Problem details> For the data below, work out how many lines contain the word "para" and supply only that number.

Dataset records>
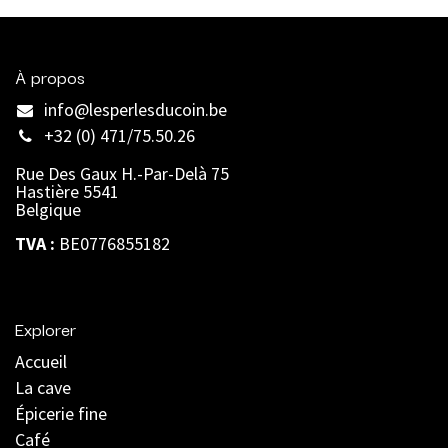
À propos
info@lesperlesducoin.be​
+32 (0) 471/75.50.26
Rue Des Gaux H.-Par-Delà 75
Hastière 5541
Belgique
TVA :
BE0776855182
Explorer
Accueil
La cave
Épicerie fine
Café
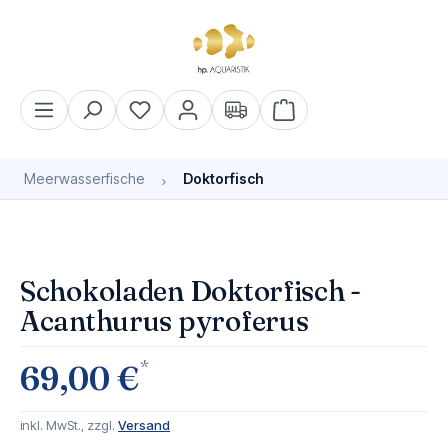
alt springen
Warenkorb enthält 0 Pos
Meerwasserfische
Doktorfisch
Bildergalerie überspringen
Bald wieder verfügbar
Schokoladen Doktorfisch -
Acanthurus pyroferus
*
69,00 €
inkl. MwSt., zzgl.
Versand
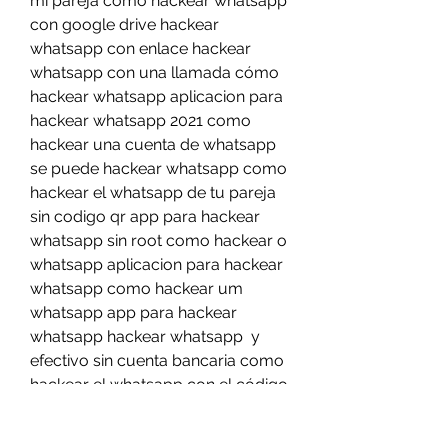
mi pareja como hackear whatsapp 
con google drive hackear 
whatsapp con enlace hackear 
whatsapp con una llamada cómo 
hackear whatsapp aplicacion para 
hackear whatsapp 2021 como 
hackear una cuenta de whatsapp 
se puede hackear whatsapp como 
hackear el whatsapp de tu pareja 
sin codigo qr app para hackear 
whatsapp sin root como hackear o 
whatsapp aplicacion para hackear 
whatsapp como hackear um 
whatsapp app para hackear 
whatsapp hackear whatsapp  y 
efectivo sin cuenta bancaria como 
hackear el whatsapp con el código 
qr como hackear whatsapp  sin 
que se den cuenta hackear 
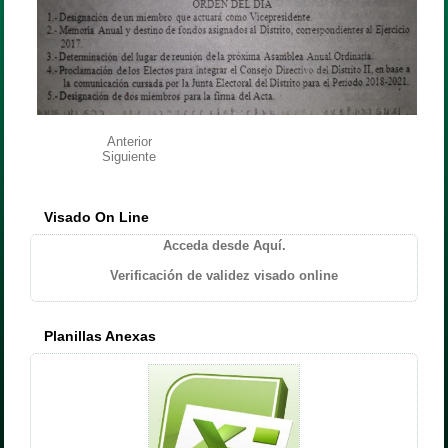
Anterior
Siguiente
Visado On Line
Acceda desde Aquí.
Verificación de validez visado online
Planillas Anexas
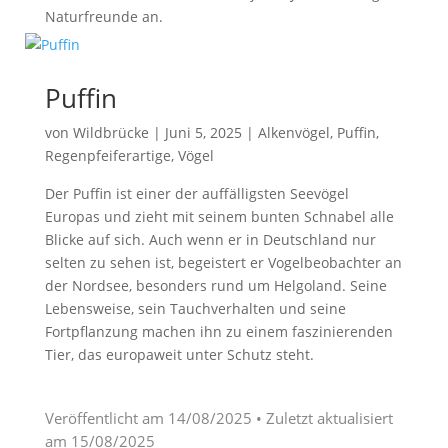
Naturfreunde an.
Puffin
von
Wildbrücke
|
Juni 5, 2025
|
Alkenvögel
,
Puffin
,
Regenpfeiferartige
,
Vögel
Der Puffin ist einer der auffälligsten Seevögel
Europas und zieht mit seinem bunten Schnabel alle
Blicke auf sich. Auch wenn er in Deutschland nur
selten zu sehen ist, begeistert er Vogelbeobachter an
der Nordsee, besonders rund um Helgoland. Seine
Lebensweise, sein Tauchverhalten und seine
Fortpflanzung machen ihn zu einem faszinierenden
Tier, das europaweit unter Schutz steht.
Veröffentlicht am
14/08/2025
• Zuletzt aktualisiert
am
15/08/2025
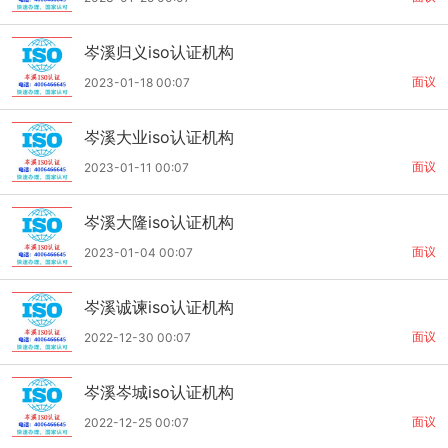
岑溪归义iso认证机构
面议
2023-01-18 00:07
岑溪大业iso认证机构
面议
2023-01-11 00:07
岑溪大隆iso认证机构
面议
2023-01-04 00:07
岑溪诚谏iso认证机构
面议
2022-12-30 00:07
岑溪岑城iso认证机构
面议
2022-12-25 00:07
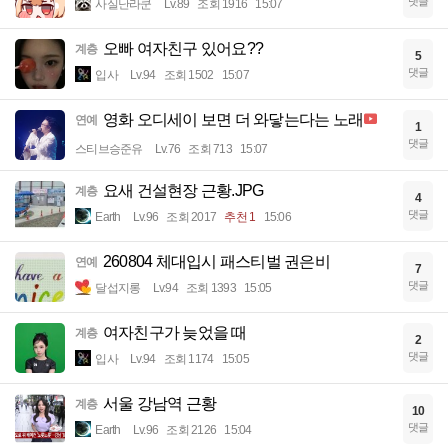
댓글
사실난라쿤
Lv.89
조회 1916
15:07
오빠 여자친구 있어요??
계층
5
댓글
입사
Lv.94
조회 1502
15:07
영화 오디세이 보면 더 와닿는다는 노래
연예
1
댓글
스티브승준유
Lv.76
조회 713
15:07
요새 건설현장 근황.JPG
계층
4
댓글
Earth
Lv.96
조회 2017
추천 1
15:06
260804 체대입시 패스티벌 권은비
연예
7
댓글
달섭지롱
Lv.94
조회 1393
15:05
여자친구가 늦었을 때
계층
2
댓글
입사
Lv.94
조회 1174
15:05
서울 강남역 근황
계층
10
댓글
Earth
Lv.96
조회 2126
15:04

Expected answer> 4